When she was funded to lead an Australian Geographic exhibition to Hunter and Trefoil islands in Bass Strait, she jumped at the chance to bring a team of scientists and creatives together. “On Trefoil I spotted a juvenile storm petrel on the beach. It didn’t fly away when I approached and it had a plastic bag hanging out of his mouth,” Liz recalled.

“I picked the bag up and tried to pull it out and his guts came out with it and I felt like a murderer and felt ashamed to be a human being in that moment. “It changed my artistic focus on to investigating human behaviour and pollution of the ocean and that’s when sculpture became the best way to illustrate what I wanted to express.”

Sculptures of fish made out of transparent plastic and filled with plastic litter, a turtle with beer can plastic rings choking his neck and some jellyfish made from plastic soft drink bottles with long plastic tendrils feature in the artist’s body of work. It was while on one these expeditions, to Stack Island off the southern tip of Hunter Island, that Liz and her team found themselves marooned.

The fisherman commissioned to take them there overnight dropped them off okay, reminding them to be ready at 6am the next morning for departure. They took the bare necessities, for one academic that meant a box of wine, which proved invaluable. The fisherman did not return for another eight days, having been unknowingly seconded by the Australian government to search for Sydney to Hobart yacht Great Expectations which had gone missing. “We had to hunt for mussels and fish for food and luckily we caught some mutton birds that flew into our tent,” Liz said. “The wine bladder became useful when combined with some tent poles and a billy to distil sea water which we boiled day and night to make about one cup of fresh water perhour.”

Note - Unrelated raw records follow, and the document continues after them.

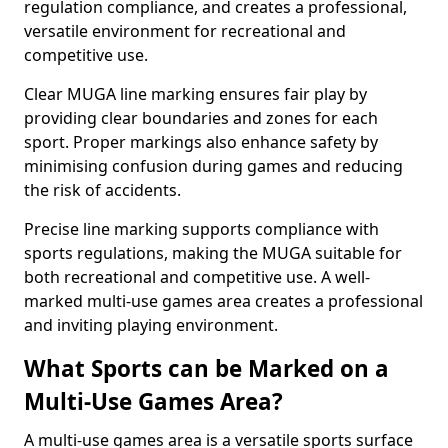
regulation compliance, and creates a professional,
versatile environment for recreational and
competitive use.
Clear MUGA line marking ensures fair play by
providing clear boundaries and zones for each
sport. Proper markings also enhance safety by
minimising confusion during games and reducing
the risk of accidents.
Precise line marking supports compliance with
sports regulations, making the MUGA suitable for
both recreational and competitive use. A well-
marked multi-use games area creates a professional
and inviting playing environment.
What Sports can be Marked on a
Multi-Use Games Area?
A multi-use games area is a versatile sports surface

Liz Russell-Arnot’s art includes detailed works of iconic Tasmanian animals.

The illustrated journals from those exhibitions are beautiful and informative. They are in good company with the many children’s books Liz has also written, illustrated and sold nationally and internationally. Liz also writes poetry and short stories and her collection of Aboriginal cultural artifacts is currently being catalogued.

In her 60s Liz went back to university to gain a Masters of Contemporary Art and then, with University of NSW, she completed a Masters of Cross Disciplinary Art and Design online. She never stops learning and experimenting and speaking out about issues such as mandatory detention, repurposing and conservation through her art. And her get-on-with it attitude has served her well through many of life’s adversities.

“You can’t focus on life’s problems, yes they’re in your heart and mind and triggers might take you back to it, but no one should waste their life and when I lost my son I know he would have wanted me to do my best, just as he did with his life.”

Liz is the former vice president and now publicity officer for the Tasmanian Society of Women Writers.

Her upcoming exhibition, which she is considering showing locally before going to Melbourne, will be complemented by the work of sound artist Nat Grant and lighting artist Gina, with each visitor setting in motion a pattern of sound and lighting unique to their experience.